In de nabije en verre toekomst zal het van cruciaal belang zijn de relaties en contacten met de diverse spelers zoals de Europese Commissie, Vlaanderen, de région Hauts-de-France, département du Nord en Wallonië op politiek en ambtelijk vlak te bestendigen en te versterken. Netwerkvorming blijft het sleutelwoord in de toekomstige samenwerking. De bestaande contacten moeten levendig gehouden worden, de gestarte projecten moeten ontwikkelingskansen krijgen en ook Interreg VI verdient de nodige aandacht. Beleidsplannen zonder betrokkenheid zijn immers gedoemd om een stille dood te sterven.

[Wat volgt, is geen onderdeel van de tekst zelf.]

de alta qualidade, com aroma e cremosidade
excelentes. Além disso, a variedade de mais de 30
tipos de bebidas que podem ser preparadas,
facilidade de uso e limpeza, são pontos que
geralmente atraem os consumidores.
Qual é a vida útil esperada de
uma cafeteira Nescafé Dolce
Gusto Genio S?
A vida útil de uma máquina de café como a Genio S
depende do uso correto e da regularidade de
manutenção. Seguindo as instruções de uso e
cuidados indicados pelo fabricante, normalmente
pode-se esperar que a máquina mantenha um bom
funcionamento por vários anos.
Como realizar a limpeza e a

Een vraag die zich onvermijdelijk opdringt, is hoe de volgende programmaperiode zich kan en moet organiseren? De euforie van de jaren negentig is immers voor een stuk weggeëbd. De goesting om samen te werken is er nog steeds, maar er zijn een aantal spanningsvelden waarmee we geconfronteerd worden, zowel binnen het programma als op het terrein, waarbij de gulden middenweg met een vleugje pragmatisme bewandeld zal moeten worden.

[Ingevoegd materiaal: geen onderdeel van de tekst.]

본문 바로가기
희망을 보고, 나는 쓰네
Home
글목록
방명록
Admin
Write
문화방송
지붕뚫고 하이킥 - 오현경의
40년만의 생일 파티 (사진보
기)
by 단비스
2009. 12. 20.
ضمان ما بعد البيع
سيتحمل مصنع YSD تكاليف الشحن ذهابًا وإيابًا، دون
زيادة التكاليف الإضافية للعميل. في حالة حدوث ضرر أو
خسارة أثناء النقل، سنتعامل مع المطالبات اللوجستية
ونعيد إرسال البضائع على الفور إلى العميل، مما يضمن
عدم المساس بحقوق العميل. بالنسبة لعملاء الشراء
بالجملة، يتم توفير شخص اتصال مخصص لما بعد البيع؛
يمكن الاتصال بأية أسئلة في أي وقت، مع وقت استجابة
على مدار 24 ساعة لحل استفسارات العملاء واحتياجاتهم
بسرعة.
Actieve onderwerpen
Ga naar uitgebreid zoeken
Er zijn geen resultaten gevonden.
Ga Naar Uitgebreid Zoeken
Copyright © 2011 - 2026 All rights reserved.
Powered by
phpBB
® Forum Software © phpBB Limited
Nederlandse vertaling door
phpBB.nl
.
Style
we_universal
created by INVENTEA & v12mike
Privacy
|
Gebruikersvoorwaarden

Iedereen neemt gemakkelijk en frequent de woorden internationalisering, globalisering en nieuwe informatietechnologie in de mond. Daarnaast merken we dat wat er op lokaal vlak gebeurt, steeds meer ons denken en handelen beïnvloedt. Want naast onze behoefte om nieuwe horizonten te ontdekken en ons speelveld uit te breiden, zijn we evenzeer sterk op zoek naar het kleinschalige, het op maat gemaakte, dat de kwaliteit van ons leven kan verhogen. Terwijl we enerzijds het vizier op Europa en de wijde wereld richten, worden we anderzijds geconfronteerd met de groeiende vraag naar oplossingen op maat. De integratie van drie deelprogramma’s in een overkoepelend programma binnen Interreg heeft ervoor gezorgd dat er grotere, meer structurerende projecten mogelijk zijn. Economische projecten, projecten in onderzoek en ontwikkeling doen het zeer goed in de laatste interregperiodes. Op zich is daar niets mis mee en kunnen dergelijke projecten enkel toegejuicht worden. Daar staat echter tegenover dat typische kenmerken en problematieken van de Frans-Vlaamse grensstreek, zoals lokale, toeristische projecten, minder in rekening genomen dreigen te worden. En dat is in een grensoverschrijdend verhaal erg jammer.
Ook wensen alle partners, die betrokken zijn bij de voorbereiding en uitvoering van een interregprogramma, duidelijke afspraken rond de inhoudelijke en procedurele mogelijkheden. Dergelijke afspraken bieden enerzijds rust en zekerheid voor alle spelers. Anderzijds worden er nu programma’s uitgeschreven voor de periode 2021-2027. We leven in een wereld die vlug kan veranderen. Denken we maar aan de vluchtelingencrisis in 2016, de Brexit en de covid-19-crisis die op sociaal en economisch vlak heel wat problemen met zich meebrengen die specifieke, grensoverschrijdende uitdagingen tot gevolg hebben. Het is daarom van belang dat we als programma snel(ler) kunnen schakelen en zowel inhoudelijk als procedureel flexibel kunnen inspelen op die actuele uitdagingen.
Bij het streven naar Europese integratie binnen de toekomstige Interreg-programma’s, is het de opdracht en de uitdaging om die verschillende tendensen op elkaar af te stemmen.